Hi Sara, Mark and everyone reading this,
Thanks for your comments. There have been many times when people on this forum have helped me immensely.
Hopefully if someone else reads this thread, they may feel comfortable enough to reach out for help as well.
In time Navy Blue may reconnect and share his journey with us.
It would be wonderful if mental health issues had a STOP button, for some of us that is not the case.
We have all shared a little of our own journey here, maybe we have opened up old wounds we might like to share further.
For me, leading up to Christmas is a time of sadness and renewed grief as I think of the children we do not have here with us. There is still a sense of loss. Add that to the dysfunctionality of both our families and Christmas is not a pleasant experience.
In years past my husband and I have been ignored from family gatherings because we do not have children. We would invite family to our place for Christmas, but they would not come because we did not have children.
Parents said they wanted to be with Grand children. Siblings wouldn't come then if the parents weren't attending. Sister in law stated they wouldn't come as her children would not have any kids to play with. Then the families would organise get togethers with their partners families as they all had children.
My husband surprised me yesterday by saying he has booked us a holiday from December 19th to the 27th! We will be having Christmas together, alone, if only I could leave the hurt and sadness of Christmases past in the past!

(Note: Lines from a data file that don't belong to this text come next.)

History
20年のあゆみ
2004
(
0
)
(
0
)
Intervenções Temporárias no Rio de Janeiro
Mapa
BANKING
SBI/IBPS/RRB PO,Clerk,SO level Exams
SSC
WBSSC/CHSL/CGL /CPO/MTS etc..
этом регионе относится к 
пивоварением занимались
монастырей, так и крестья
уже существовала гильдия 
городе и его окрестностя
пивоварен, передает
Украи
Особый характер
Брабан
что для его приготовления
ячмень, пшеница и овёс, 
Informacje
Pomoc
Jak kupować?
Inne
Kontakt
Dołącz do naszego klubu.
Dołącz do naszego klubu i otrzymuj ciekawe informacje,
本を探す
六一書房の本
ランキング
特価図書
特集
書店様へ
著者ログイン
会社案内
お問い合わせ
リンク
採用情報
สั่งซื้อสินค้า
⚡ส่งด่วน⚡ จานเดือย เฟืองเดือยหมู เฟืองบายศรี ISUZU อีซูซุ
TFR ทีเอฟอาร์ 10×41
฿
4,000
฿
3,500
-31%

One of the reasons I sign off as Mrs Dools is because most days my husband only needs a house keeper, I have no live children, I have a strained relationship with my Mum who always wanted a son but had another daughter instead, and if I don't contact my in-laws we never hear from them as my husband doesn't see the need to call them.
On this forum I can be who I always desired to be, a person with a heart full of love and care for others. People here accept that. For some of those closest to me in real life my best is never good enough for them. I often question if I am woman enough. I'm trying to change that.
I will embrace who I am, starting from right now!